Start of Exercise input

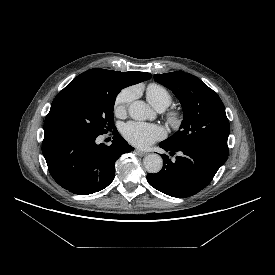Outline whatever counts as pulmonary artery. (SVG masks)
I'll use <instances>...</instances> for the list:
<instances>
[{
    "label": "pulmonary artery",
    "instance_id": "pulmonary-artery-1",
    "mask_svg": "<svg viewBox=\"0 0 275 275\" xmlns=\"http://www.w3.org/2000/svg\"><path fill=\"white\" fill-rule=\"evenodd\" d=\"M158 110H159V111H162V110H164V109L161 108V109H158Z\"/></svg>",
    "mask_w": 275,
    "mask_h": 275
}]
</instances>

End of Exercise input

→ **Aim of the exercise**:
Nothing but the records, repeated exactly and stripped of pictures, should appear in the answer.

→ **Exercise answer**:
Outline whatever counts as pulmonary artery. (SVG masks)
I'll use <instances>...</instances> for the list:
<instances>
[{
    "label": "pulmonary artery",
    "instance_id": "pulmonary-artery-1",
    "mask_svg": "<svg viewBox=\"0 0 275 275\" xmlns=\"http://www.w3.org/2000/svg\"><path fill=\"white\" fill-rule=\"evenodd\" d=\"M158 110H159V111H162V110H164V109L161 108V109H158Z\"/></svg>",
    "mask_w": 275,
    "mask_h": 275
}]
</instances>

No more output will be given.